NYAPRS Note: This complex, daunting (and at points triggering) article details the complicated relationship between individuals with suicidal experiences, and those who care for them.
How Patient Suicide Affects Psychiatrists
The Atlantic; Sulome Anderson, 1/20/2015
Mental-health practitioners whose clients kill themselves can face stigma from their colleagues, lawsuits, and a toll on their own psyches—making them less likely to take on suicidal patients who need their help.
It’s hard to listen to a psychiatrist who sounds so broken. I expect a mental-health provider to seem healthy, detached. But even over the phone, the weariness in Dr. Brown’s voice is palpable.
“This is what we do when people die,” he says. “Even if they die an expected death, it seems to be human nature to go back over [it]. What should I have said that I didn’t, or shouldn’t have said that I did? Could I have done more or did I do too much? This seems to be a part of the grieving process. I think it’s especially intense in a situation where you have direct responsibility for helping the person get better.”

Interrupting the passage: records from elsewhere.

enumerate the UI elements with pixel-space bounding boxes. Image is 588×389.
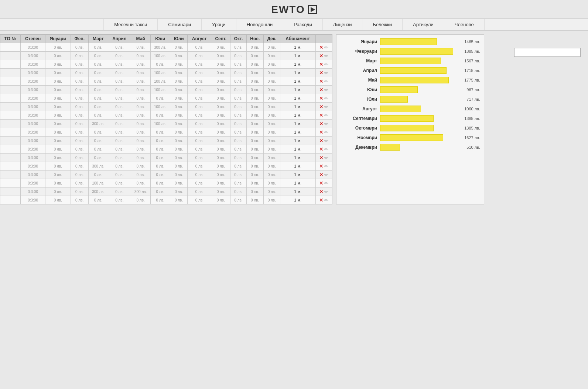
data-cell: 0 лв. <box>188 171 211 179</box>
action-cell[interactable]: ✕✏ <box>315 154 332 162</box>
data-cell: 0:3:00 <box>21 120 45 128</box>
data-cell: 0 лв. <box>108 145 131 154</box>
action-cell[interactable]: ✕✏ <box>315 111 332 120</box>
nav-mesechni-taksi[interactable]: Месечни такси <box>103 19 158 30</box>
delete-button[interactable]: ✕ <box>319 138 324 144</box>
data-cell: 0 лв. <box>211 103 230 111</box>
chart-bar <box>380 96 408 103</box>
nav-razhodi[interactable]: Разходи <box>283 19 322 30</box>
action-cell[interactable]: ✕✏ <box>315 60 332 69</box>
delete-button[interactable]: ✕ <box>319 189 324 194</box>
abonament-cell: 1 м. <box>280 94 315 103</box>
action-cell[interactable]: ✕✏ <box>315 162 332 171</box>
action-cell[interactable]: ✕✏ <box>315 94 332 103</box>
delete-button[interactable]: ✕ <box>319 87 324 93</box>
edit-button[interactable]: ✏ <box>324 172 328 178</box>
data-cell: 0 лв. <box>170 120 188 128</box>
delete-button[interactable]: ✕ <box>319 61 324 67</box>
nav-artikuli[interactable]: Артикули <box>403 19 444 30</box>
abonament-cell: 1 м. <box>280 196 315 204</box>
chart-bar-container <box>380 96 453 103</box>
chart-bar <box>380 86 418 93</box>
data-cell: 0 лв. <box>246 111 263 120</box>
delete-button[interactable]: ✕ <box>319 53 324 59</box>
action-cell[interactable]: ✕✏ <box>315 171 332 179</box>
data-cell: 0:3:00 <box>21 196 45 204</box>
data-cell: 0 лв. <box>131 94 150 103</box>
delete-button[interactable]: ✕ <box>319 112 324 118</box>
delete-button[interactable]: ✕ <box>319 172 324 178</box>
delete-button[interactable]: ✕ <box>319 163 324 169</box>
delete-button[interactable]: ✕ <box>319 129 324 135</box>
delete-button[interactable]: ✕ <box>319 146 324 152</box>
delete-button[interactable]: ✕ <box>319 121 324 127</box>
edit-button[interactable]: ✏ <box>324 70 328 76</box>
nav-seminari[interactable]: Семинари <box>158 19 202 30</box>
edit-button[interactable]: ✏ <box>324 62 328 67</box>
data-cell: 0 лв. <box>246 137 263 145</box>
nav-novodoшli[interactable]: Новодошли <box>236 19 283 30</box>
action-cell[interactable]: ✕✏ <box>315 128 332 137</box>
search-input[interactable] <box>514 48 581 57</box>
nav-uroci[interactable]: Уроци <box>202 19 236 30</box>
edit-button[interactable]: ✏ <box>324 155 328 161</box>
data-cell: 0 лв. <box>230 145 246 154</box>
edit-button[interactable]: ✏ <box>324 163 328 169</box>
data-cell: 0 лв. <box>246 128 263 137</box>
edit-button[interactable]: ✏ <box>324 121 328 127</box>
action-cell[interactable]: ✕✏ <box>315 69 332 77</box>
edit-button[interactable]: ✏ <box>324 189 328 194</box>
data-cell: 0 лв. <box>188 52 211 60</box>
data-cell: 0 лв. <box>230 111 246 120</box>
data-cell: 0 лв. <box>150 94 170 103</box>
action-cell[interactable]: ✕✏ <box>315 103 332 111</box>
action-cell[interactable]: ✕✏ <box>315 43 332 52</box>
edit-button[interactable]: ✏ <box>324 45 328 50</box>
data-cell: 100 лв. <box>150 120 170 128</box>
data-cell: 0 лв. <box>230 128 246 137</box>
action-cell[interactable]: ✕✏ <box>315 145 332 154</box>
edit-button[interactable]: ✏ <box>324 113 328 118</box>
edit-button[interactable]: ✏ <box>324 147 328 152</box>
action-cell[interactable]: ✕✏ <box>315 179 332 187</box>
delete-button[interactable]: ✕ <box>319 104 324 110</box>
delete-button[interactable]: ✕ <box>319 44 324 50</box>
delete-button[interactable]: ✕ <box>319 197 324 203</box>
edit-button[interactable]: ✏ <box>324 96 328 101</box>
action-cell[interactable]: ✕✏ <box>315 137 332 145</box>
col-to-no: ТО № <box>0 35 21 43</box>
action-cell[interactable]: ✕✏ <box>315 77 332 86</box>
action-cell[interactable]: ✕✏ <box>315 86 332 94</box>
edit-button[interactable]: ✏ <box>324 130 328 135</box>
nav-chlenovе[interactable]: Членове <box>444 19 485 30</box>
data-cell: 0 лв. <box>108 52 131 60</box>
edit-button[interactable]: ✏ <box>324 180 328 186</box>
chart-bar <box>380 106 421 112</box>
data-cell: 0 лв. <box>170 154 188 162</box>
data-cell: 0 лв. <box>71 187 88 196</box>
action-cell[interactable]: ✕✏ <box>315 120 332 128</box>
edit-button[interactable]: ✏ <box>324 138 328 144</box>
delete-button[interactable]: ✕ <box>319 155 324 161</box>
action-cell[interactable]: ✕✏ <box>315 187 332 196</box>
edit-button[interactable]: ✏ <box>324 104 328 110</box>
col-mart: Март <box>88 35 108 43</box>
action-cell[interactable]: ✕✏ <box>315 52 332 60</box>
delete-button[interactable]: ✕ <box>319 78 324 84</box>
table-row: 0:3:000 лв.0 лв.0 лв.0 лв.0 лв.0 лв.0 лв… <box>0 94 332 103</box>
nav-belezhki[interactable]: Бележки <box>362 19 403 30</box>
edit-button[interactable]: ✏ <box>324 197 328 203</box>
edit-button[interactable]: ✏ <box>324 79 328 84</box>
abonament-cell: 1 м. <box>280 120 315 128</box>
delete-button[interactable]: ✕ <box>319 180 324 186</box>
action-cell[interactable]: ✕✏ <box>315 196 332 204</box>
delete-button[interactable]: ✕ <box>319 70 324 76</box>
data-cell: 0 лв. <box>108 196 131 204</box>
edit-button[interactable]: ✏ <box>324 87 328 93</box>
delete-button[interactable]: ✕ <box>319 95 324 101</box>
data-cell: 0 лв. <box>230 179 246 187</box>
data-cell: 0 лв. <box>131 69 150 77</box>
data-cell: 0 лв. <box>108 69 131 77</box>
nav-licenzi[interactable]: Лицензи <box>323 19 363 30</box>
edit-button[interactable]: ✏ <box>324 53 328 59</box>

Brown lost a patient to suicide last year. She was a long-term client of his, the mother of a large, loving family. Right after a session with him, she went home and killed herself. Two months later, Brown’s son did the same thing.
He doesn’t want to talk about his son. It’s still too immediate and painful. But he does tell me how he felt after his patient died. “I went to the funeral,” he says quietly. “I stood for the entire service … it was completely packed with people just standing and so I was thinking, as I was listening to this service, that I was the only person in that room who had that particular relationship with that woman. Everybody else knew her in some different way. They were friends, they were family, they were relatives, maybe they knew her in the congregation and I was the only one who had been working with her, seeing her the day before, trying to prevent this. I felt unique and not in a very flattering way.”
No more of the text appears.